Experiments

Here follows brief descriptions of some common experiments used in routine NMR for small molecules

1D Proton

Normal 1D NMR will mainly give you three main pieces of information, the chemical shifts, the integrals and the splittings. Other nuclei that behaves similar to ¹H is ¹⁹F and ³¹P.

Chemical shift

The chemical shift is the frequency at which each nuclei resonate.The scale used in NMR is ppm, which stands for parts per million, and is a relative scale to the absolute frequency of TMS, all shifts in ppm will be the same for a given proton at every field strength, i.e. it will be independent of the instrument it was acquired on.

The main factor that dictates the chemical shift of a proton is the electronic structure that it is part of. Aromatic protons are deshielded and resonate downfield = at a higher ppm shift, whereas aliphatic protons are more shielded and resonate upfield = at a lower ppm shift. Neighboring nuclei that donate or withdraw electrons will shift it correspondingly, see figure below for examples of chemical shift ranges for common chemical groups. The proton chemical shift is also sensitive to many other effects, like through space shielding by ring systems and deshielding from hydrogen bonding, making them hard to predict accurately.

Integrals

If the experimental parameters are set to allow it, NMR is a 100% quantitative method – the integral of each resonance will directly correspond to the total number of that particular nuclei in the sampling volume. This requires that:

The probe is tuned
The 90 degree pulse is calibrated
The relaxation delay is long enough to allow complete relaxation between scans, ~5x T1
The digital resolution is high enough, ~5 points per linewidth
Good enough signal-to-noise, 200+
No windowfunctions or other processing alterations except for a good baseline
When comparing between samples, you also need to use the same receiver gain as our amplifiers are not linear

Splittings

The peak splittings hold information about the neighboring protons, according to the n+1 rule, that is the number of neighboring protons plus one.
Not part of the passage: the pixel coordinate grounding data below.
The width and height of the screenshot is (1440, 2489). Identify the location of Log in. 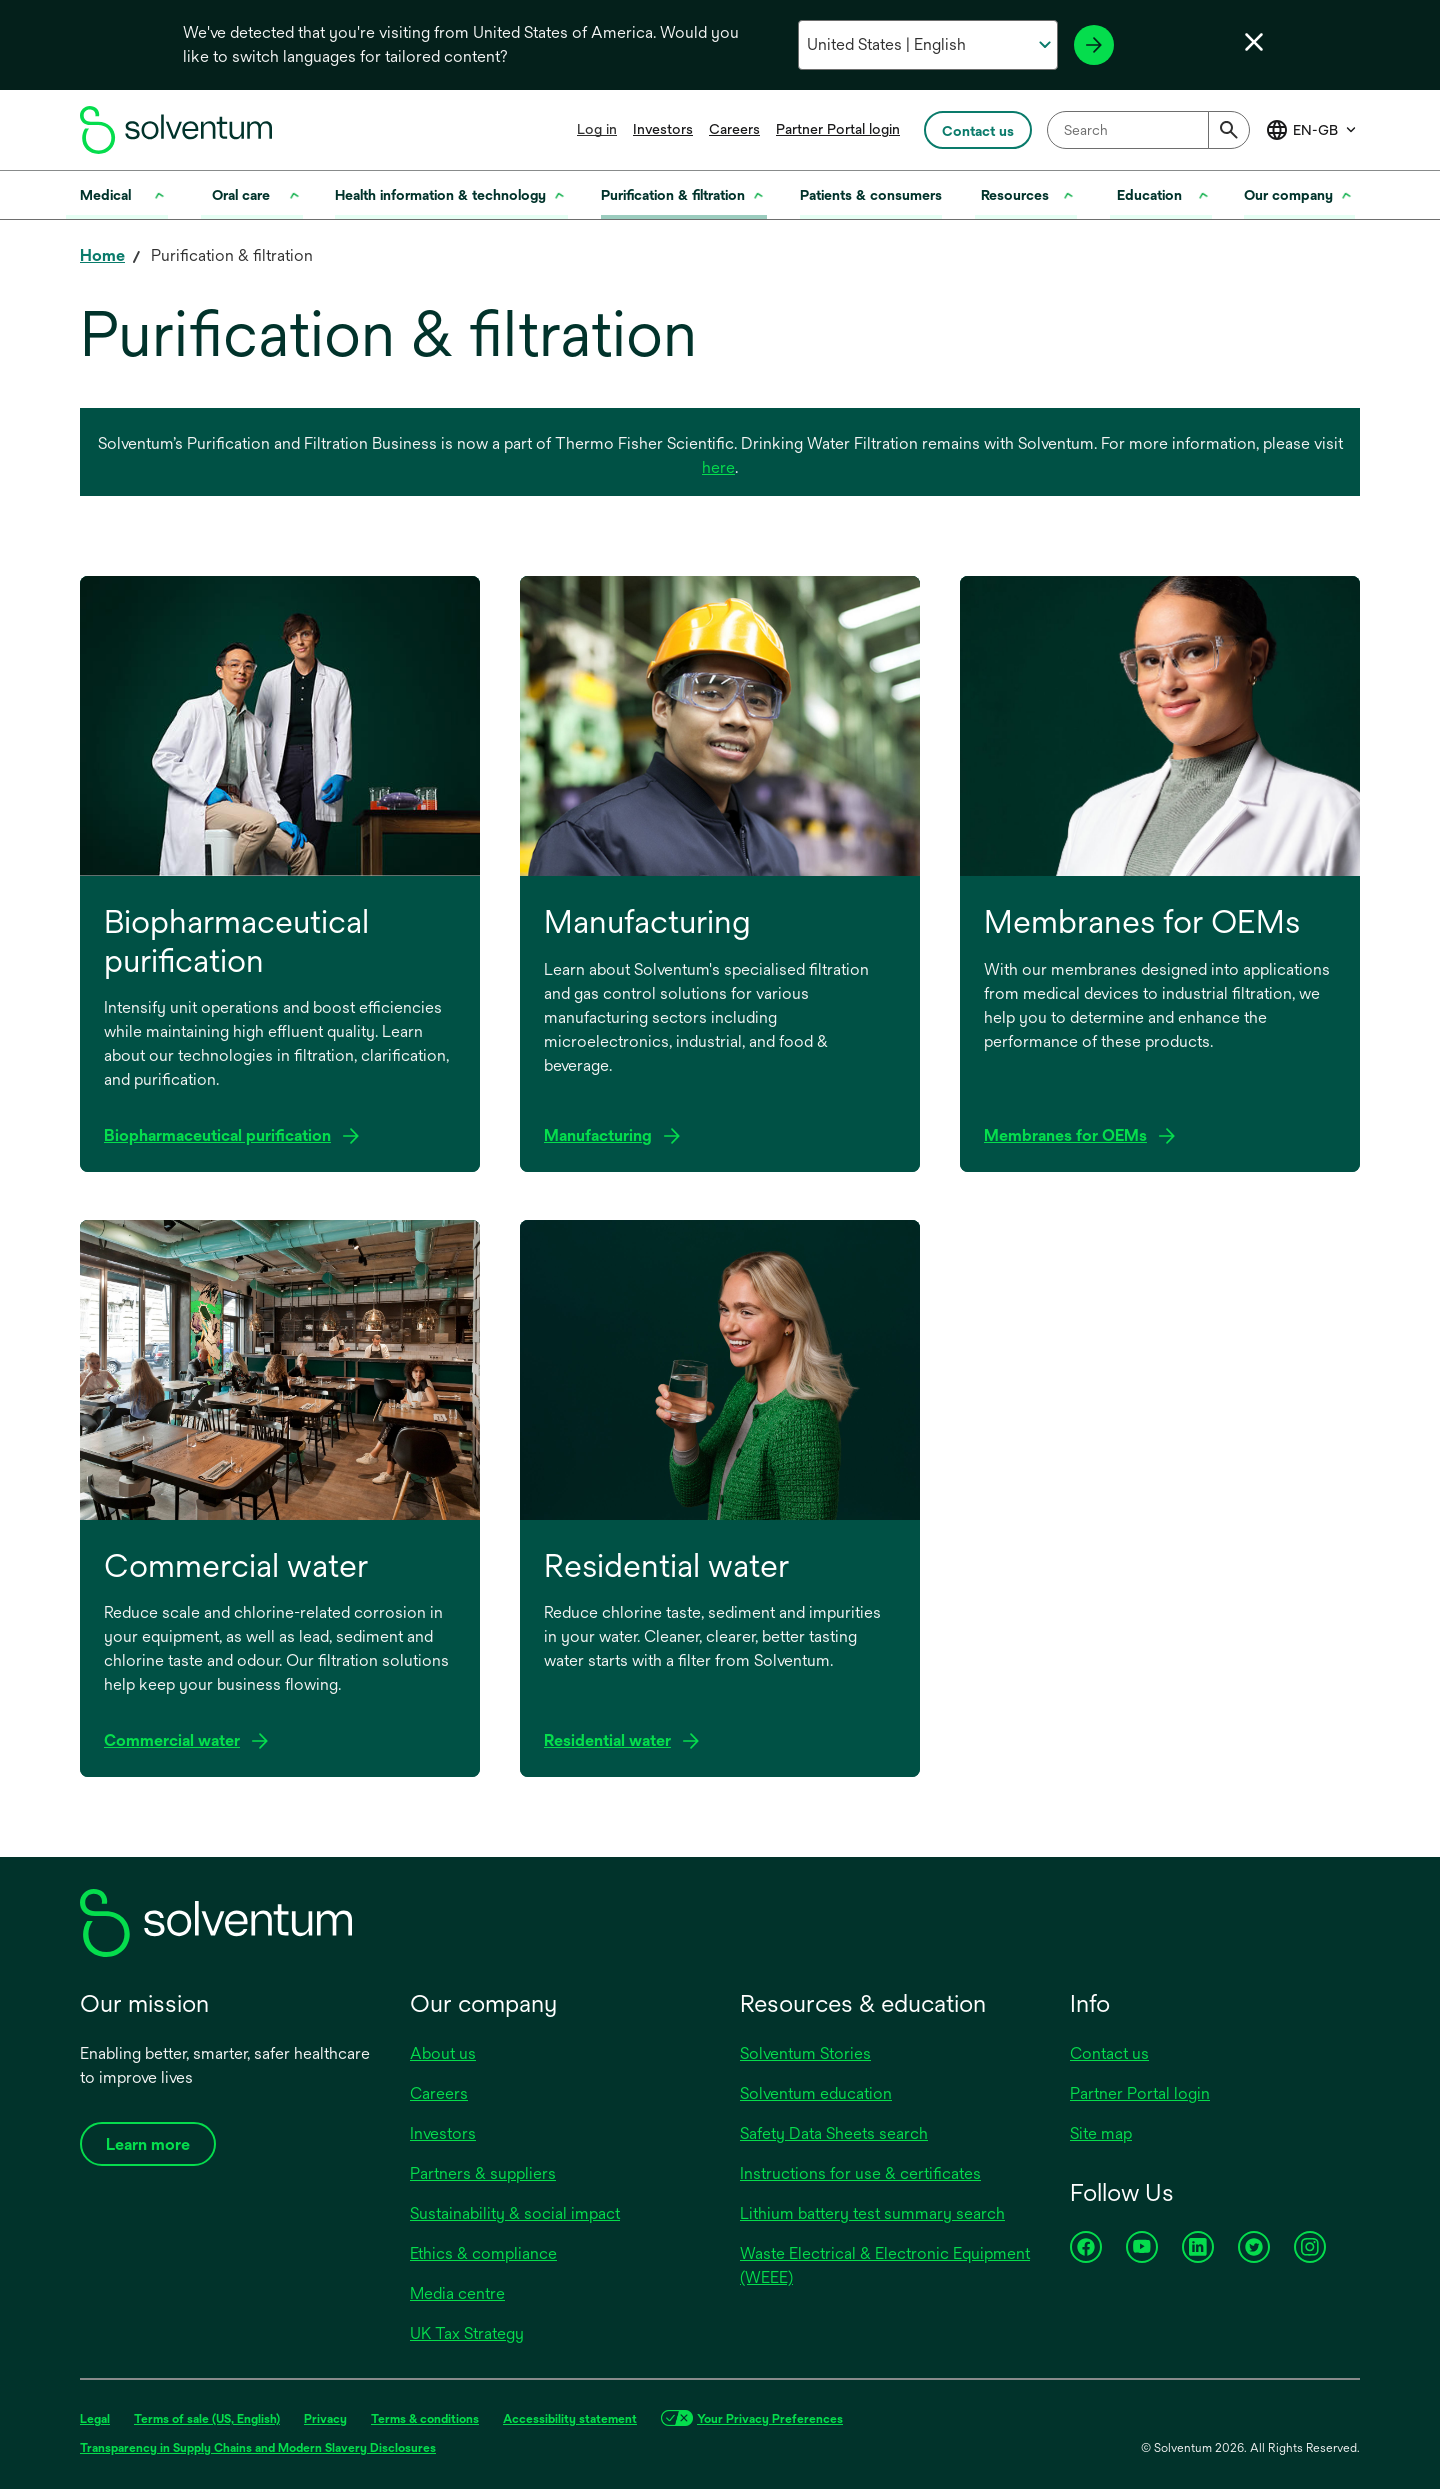
(597, 129).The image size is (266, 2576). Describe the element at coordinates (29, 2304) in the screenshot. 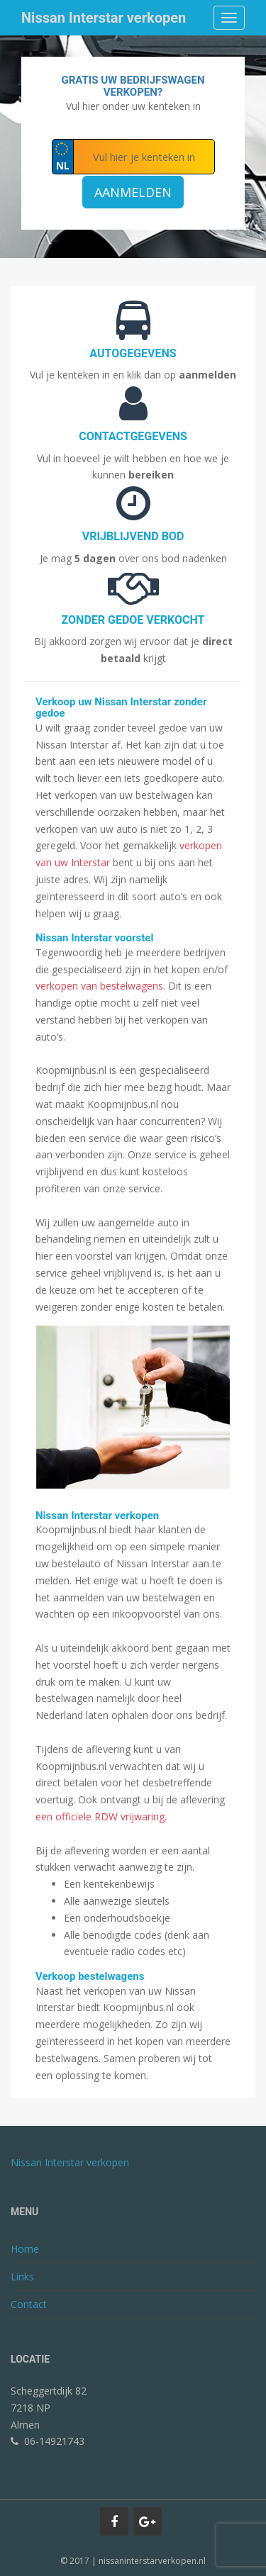

I see `Contact` at that location.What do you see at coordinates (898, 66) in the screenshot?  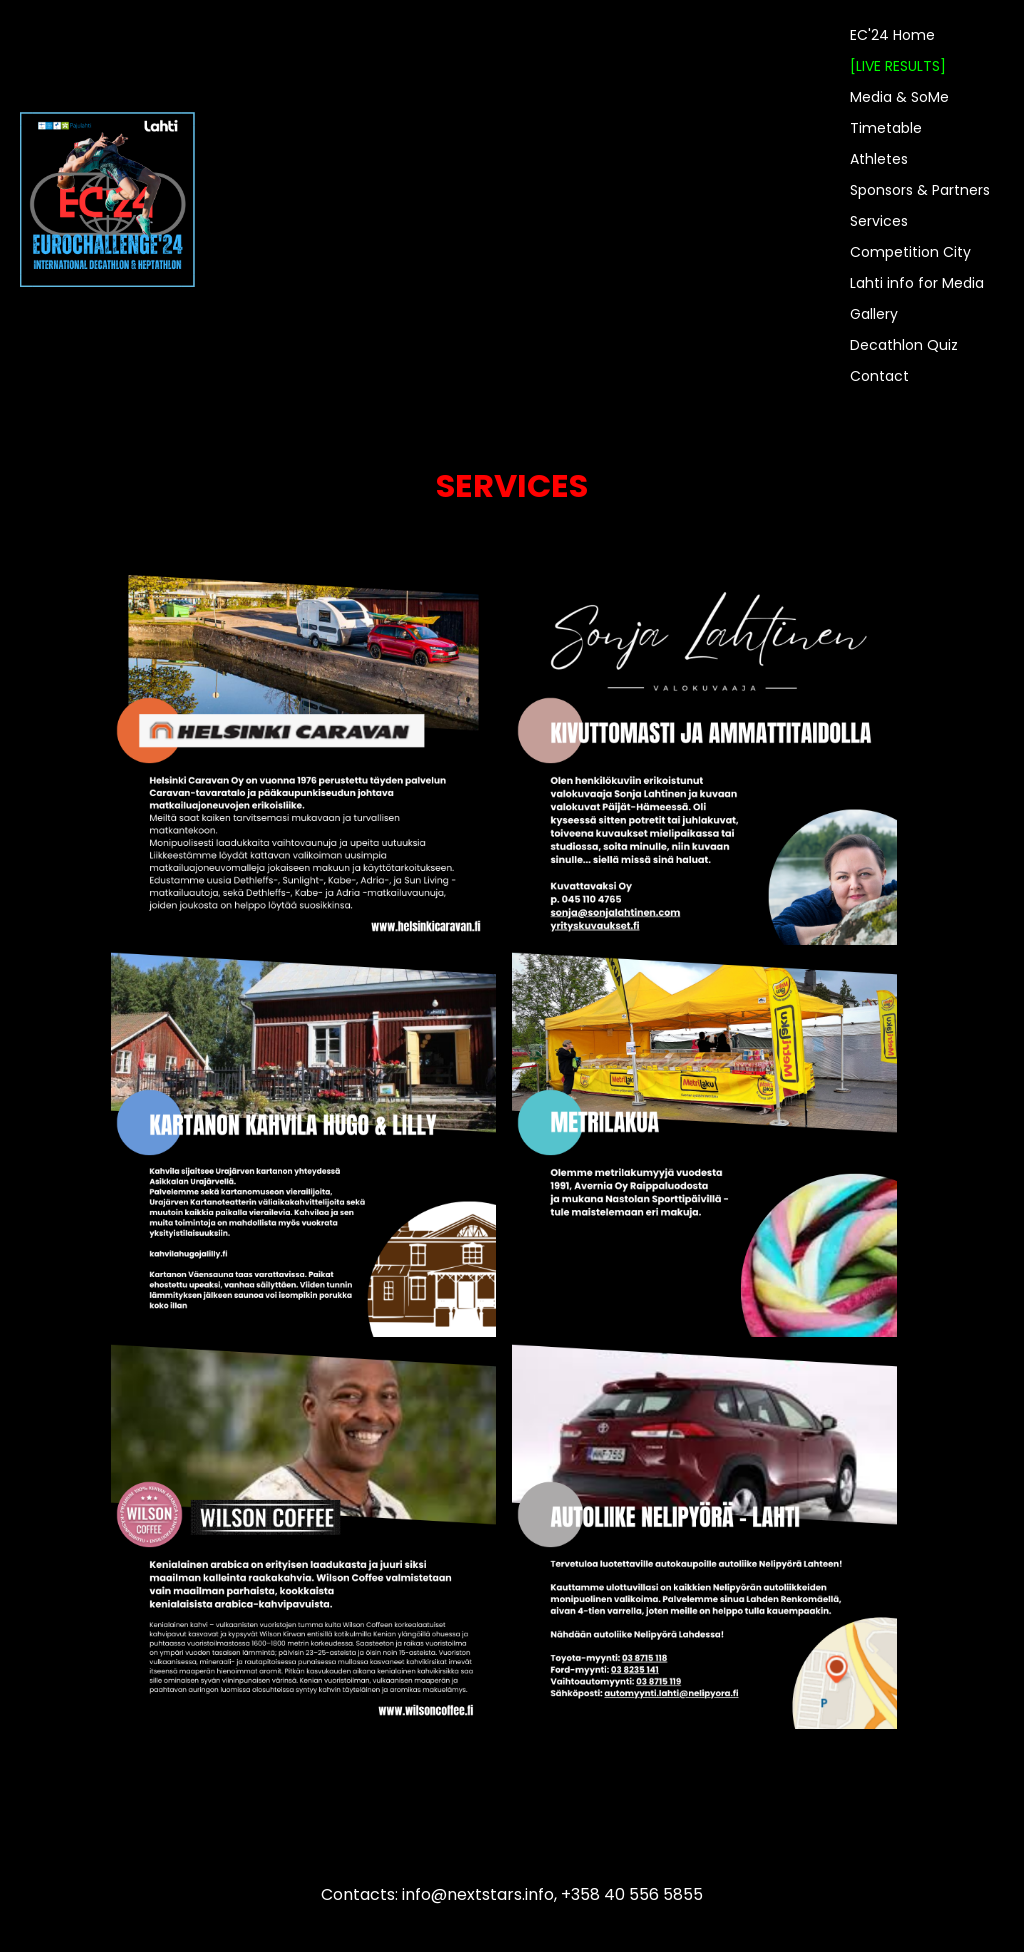 I see `[LIVE RESULTS]` at bounding box center [898, 66].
The relative intensities are shown in the diagram below (if all couplings are similar in size).

1D Carbon

1D Carbon NMR works like any other 1D spectra with a few important differences.

The natural abundance of the magnetically active isotope, ¹³C, is only about 1%, most of the carbon nuclei are magnetically inactive ¹²C. Therefore, only one nuclei in one hundred will produce an NMR signal, and only one in ten thousand will produce a carbon-carbon correlation.
The carbon nuclei relaxes slowly, especially carbons not bonded to protons. For practical reasons all default carbon experiments are acquired in a “steady-state” mode with only partial relaxation between scans and are therefore severely non-quantitative. This can make quarternary carbons very weak or absent.
The chemical shifts of Carbons are contrary to protons almost completely dominated by the surrounding electrons, making them less sensitve to conformation and interactions and hence can realiably be predicted.